# best .38 special defensive ammo?



## dinkbuster1 (Oct 28, 2005)

looking to buy a small box of PD .38 special NON +P ammo to keep with gun i have (.38 Derringer) that is not +P rated, just in case i decide to carry it fishing. 

Hornady? speer? Federal? high grain? low grain? etc?


----------



## OSU_Fisherman (Mar 1, 2007)

We conducted a semi-scientific test (shooting into phone books haha) to see about penetration, expansion, and whether or not the rounds fell apart. The rounds that performed the best across the board were the Hornady Critical Defense. We tested a couple different brands and 3 different calibers (.38 Special included) and it seemed to perform the best.

Some of the other brands seemed to get 'clogged' and not expand consistently. Personally, I only carry Hornady Critical Defense in my XD40.

As far as the grains go, you'll just have to figure that out with practice. My old carry gun would shoot very differently with different grains. With 180gr I was dead on, but with 155gr it was shooting 1 FOOT low! So, put some rounds through your gun and figure out what is most accurate for you.

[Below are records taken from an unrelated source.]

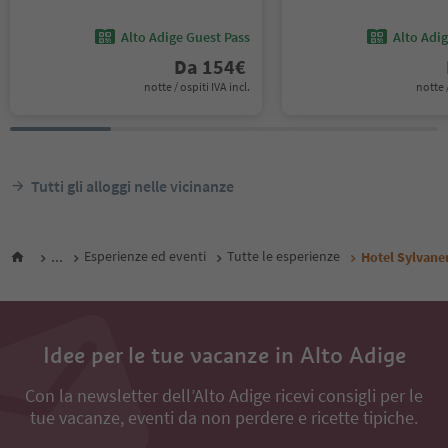
Alto Adige Guest Pass
Alto Adi
Da
154
€
notte / ospiti IVA incl.
notte /
Tutti gli alloggi nelle vicinanze
...
Esperienze ed eventi
Tutte le esperienze
Hotel Sylvane
Idee per le tue vacanze in Alto Adige
Con la newsletter dell’Alto Adige ricevi consigli per le
tue vacanze, eventi da non perdere e ricette tipiche.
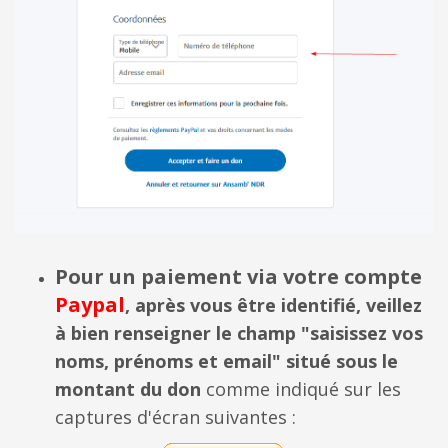
Pour un paiement via votre compte
Paypal
,
après vous être identifié, veillez
à bien renseigner le champ "saisissez vos
noms, prénoms et email" situé sous le
montant du don
comme indiqué sur les
captures d'écran suivantes :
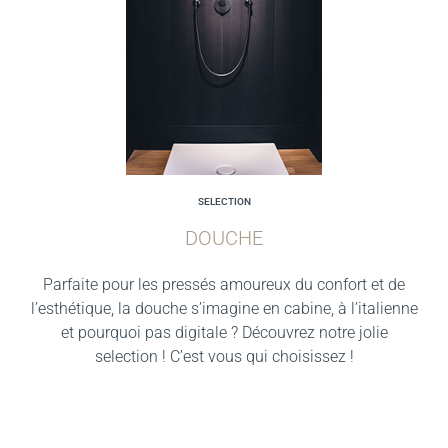
SELECTION
DOUCHE
Parfaite pour les pressés amoureux du confort et de
l’esthétique, la douche s’imagine en cabine, à l’italienne
et pourquoi pas digitale ? Découvrez notre jolie
selection ! C’est vous qui choisissez !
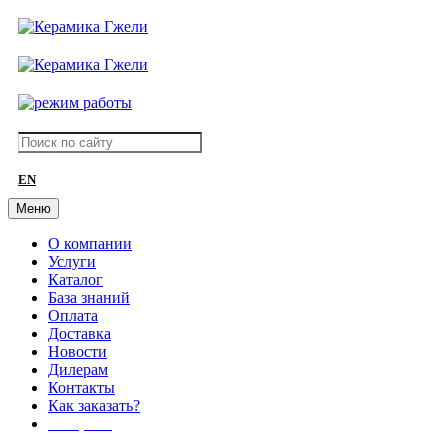
EN
Меню
О компании
Услуги
Каталог
База знаний
Оплата
Доставка
Новости
Дилерам
Контакты
Как заказать?
АКЦИИ!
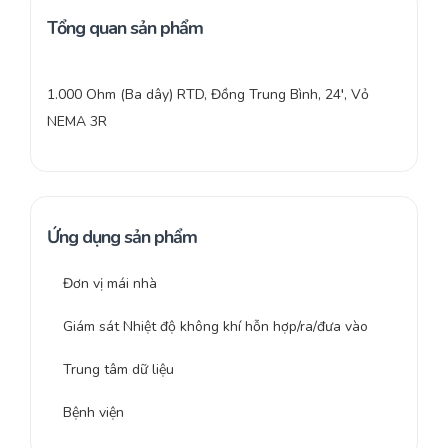
Tổng quan sản phẩm
1.000 Ohm (Ba dây) RTD, Đồng Trung Bình, 24′, Vỏ
NEMA 3R
Ứng dụng sản phẩm
Đơn vị mái nhà
Giám sát Nhiệt độ không khí hỗn hợp/ra/đưa vào
Trung tâm dữ liệu
Bệnh viện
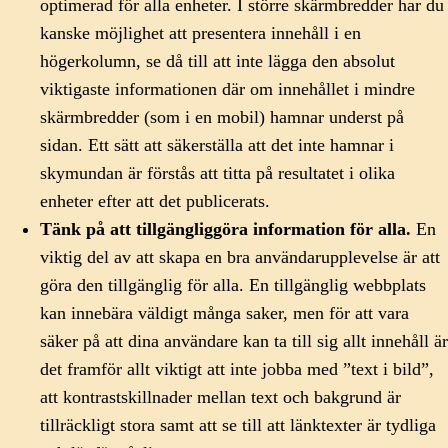
optimerad för alla enheter. I större skärmbredder har du
kanske möjlighet att presentera innehåll i en
högerkolumn, se då till att inte lägga den absolut
viktigaste informationen där om innehållet i mindre
skärmbredder (som i en mobil) hamnar underst på
sidan. Ett sätt att säkerställa att det inte hamnar i
skymundan är förstås att titta på resultatet i olika
enheter efter att det publicerats.
Tänk på att tillgängliggöra information för alla.
En
viktig del av att skapa en bra användarupplevelse är att
göra den tillgänglig för alla. En tillgänglig webbplats
kan innebära väldigt många saker, men för att vara
säker på att dina användare kan ta till sig allt innehåll är
det framför allt viktigt att inte jobba med ”text i bild”,
att kontrastskillnader mellan text och bakgrund är
tillräckligt stora samt att se till att länktexter är tydliga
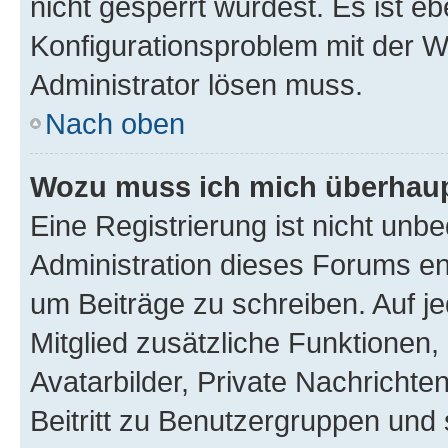
nicht gesperrt wurdest. Es ist eb
Konfigurationsproblem mit der We
Administrator lösen muss.
Nach oben
Wozu muss ich mich überhaupt
Eine Registrierung ist nicht unb
Administration dieses Forums ent
um Beiträge zu schreiben. Auf jed
Mitglied zusätzliche Funktionen,
Avatarbilder, Private Nachrichte
Beitritt zu Benutzergruppen und 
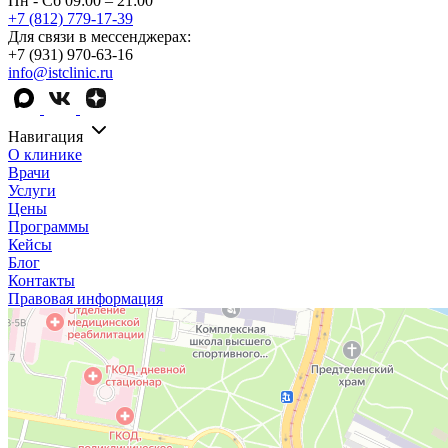
Пн - Сб 09:00 – 21:00
+7 (812) 779-17-39
Для связи в мессенджерах:
+7 (931) 970-63-16
info@istclinic.ru
Навигация
О клинике
Врачи
Услуги
Цены
Программы
Кейсы
Блог
Контакты
Правовая информация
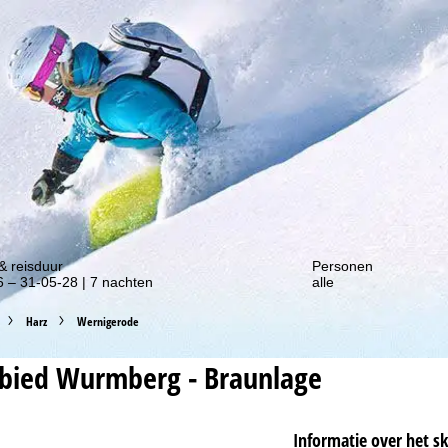
gte van onze kortingsacties!
& reisduur
Personen
 – 31-05-28 | 7 nachten
alle
Harz
Wernigerode
ebied
Wurmberg - Braunlage
Informatie over het s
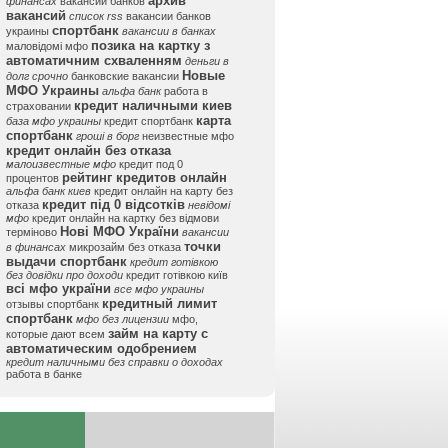
архив
финансах
вакансии банков
вакансий
список rss
вакансии банков
спортбанк
украины
вакансии в банках
позика на картку з
маловідомі мфо
автоматичним схваленням
деньги в
Новые
долг срочно
банковские вакансии
МФО Украины
альфа банк
работа в
кредит наличными киев
страховании
карта
база мфо украины
кредит спортбанк
спортбанк
гроші в борг
неизвестные мфо
кредит онлайн без отказа
малоизвестные мфо
кредит под 0
рейтинг кредитов онлайн
процентов
альфа банк киев
кредит онлайн на карту без
кредит під 0 відсотків
отказа
невідомі
мфо
кредит онлайн на картку без відмови
Нові МФО України
терміново
вакансии
точки
в финансах
микрозайм без отказа
выдачи спортбанк
кредит готівкою
без довідки про доходи
кредит готівкою київ
всі мфо україни
все мфо украины
кредитный лимит
отзывы спортбанк
спортбанк
мфо без лицензии
мфо,
займ на карту с
которые дают всем
автоматическим одобрением
кредит наличными без справки о доходах
работа в банке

Also, check out the forums at www.buckeyefirearms.org ...the guys over there are very helpful for any qustions you might have.


----------



## Sharp Charge (Jun 24, 2009)

I run Speer gold dot's in my .40 and the +P's in my wife's .38 snub. The +P's are 138 grain, I imagine you can find the same bullet in a standard load.


----------



## scallop (Apr 1, 2007)

+1 for the hornaday, i carry it in my .40xd and wife in her lcr. brother and his wife and business partner and his wife both carry it as well, have done some infomal tests and read tons of articles and it seems to be on the top.


----------



## chardhead (Jul 8, 2009)

Federal made a nickle plated case "nyclad" hollow point .38 special for Snub Nose pistols. I belive they called the bullet "dead soft lead" it has a very large hollow point bullet coated with nylon to lube bullet and reduce lead fouling in the barrel. Low flash from the short barrel guns.


----------



## steve b (Jun 15, 2009)

Speer Gold Dot, find the "short barrel" variety. The bullet is tweeked to open correctly at the lower velocity the short barrels will give you. steve b


----------



## monsterKAT11 (Jun 20, 2004)

i carry hornady in both my .40 and .380.


----------